One day I might write a book again. One day I might get back to a regular workout schedule. One day I might feel like more than just a mom. One day I might get some old hobbies back, or start some new ones. One day I might not cry when I look in the mirror or get on the scale.

I’ve followed Lindsey Gurk and the company she started, Get Your Pink Back, for a while now. She is inspiring and encouraging to all moms, and also really funny and entertaining too. Her apparel company is about reminding mamas that they will get their pink back! Flamingos lose their pink color while they are raising their babies because they are depleting lots of nutrients in caring for littles.

Kind of like human mamas too. We give all we got to our children, especially extra in those early years where they need us all the time. But over time, our bodies heal, our hormones regulate, and we start to feel like ourselves again.

But for now, this is what I am supposed to do and what I was made for: being the best mommy I can be to my little boy. I make it a habit to praise God for this gift of motherhood everyday. I’m not going to wish this time away because even in the rock bottom moments, we will never get this time back when he is so small. When he smiles at me, I don’t think about the stretch marks or the lack of sleep. When he falls asleep on my lap, I’m not thinking about how I didn’t get to do what I wanted that day. When he babbles and laughs, I’m not thinking about my job or the dishes sitting in the sink for me.

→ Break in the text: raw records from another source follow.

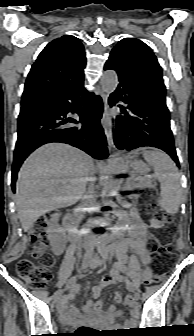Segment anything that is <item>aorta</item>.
Wrapping results in <instances>:
<instances>
[{
    "mask_svg": "<svg viewBox=\"0 0 194 336\" xmlns=\"http://www.w3.org/2000/svg\"><path fill=\"white\" fill-rule=\"evenodd\" d=\"M118 84V77L115 71H105L101 77V86L105 93L110 94L115 91ZM124 161L118 159L113 162L109 168L108 176L104 183L105 205H114V197L119 195L121 187L120 175L125 171Z\"/></svg>",
    "mask_w": 194,
    "mask_h": 336,
    "instance_id": "aorta-1",
    "label": "aorta"
}]
</instances>
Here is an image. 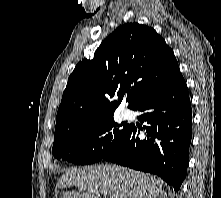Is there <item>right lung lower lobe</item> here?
<instances>
[{"instance_id": "1", "label": "right lung lower lobe", "mask_w": 221, "mask_h": 198, "mask_svg": "<svg viewBox=\"0 0 221 198\" xmlns=\"http://www.w3.org/2000/svg\"><path fill=\"white\" fill-rule=\"evenodd\" d=\"M134 111L148 126L130 124L121 142L101 160L160 176L177 192L186 176L192 138L189 93L178 72L152 92ZM143 133L144 139L136 136Z\"/></svg>"}]
</instances>
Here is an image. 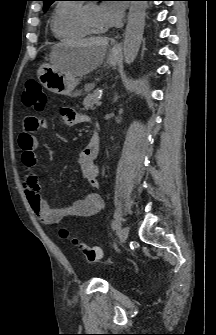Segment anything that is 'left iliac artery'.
Masks as SVG:
<instances>
[{
    "label": "left iliac artery",
    "instance_id": "1",
    "mask_svg": "<svg viewBox=\"0 0 216 335\" xmlns=\"http://www.w3.org/2000/svg\"><path fill=\"white\" fill-rule=\"evenodd\" d=\"M121 227V223L119 222V221H114L113 223H112V229L113 230H117V229H119Z\"/></svg>",
    "mask_w": 216,
    "mask_h": 335
}]
</instances>
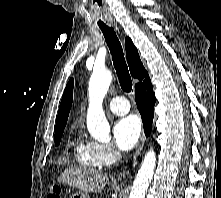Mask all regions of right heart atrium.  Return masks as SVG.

I’ll blink and he will be grown, and I’ll probably then miss the nights I didn’t sleep through because he needed me those every few hours. It’s so hard to picture what my life was like before he came! So here is to the mamas who don’t have any hobbies right now because their worlds are rocked with love for their littles. This season is special and before we know it, we’ll be in the next one wishing for this one back. Getting our pink back will be great, but these early stages of mamahood is a fantastic color too.

https://getyourpinkback.com/

*I am not associated with Lindsey Gurk’s company in any way or an official promoter. Just a mama who admires her commitment to encouraging other moms!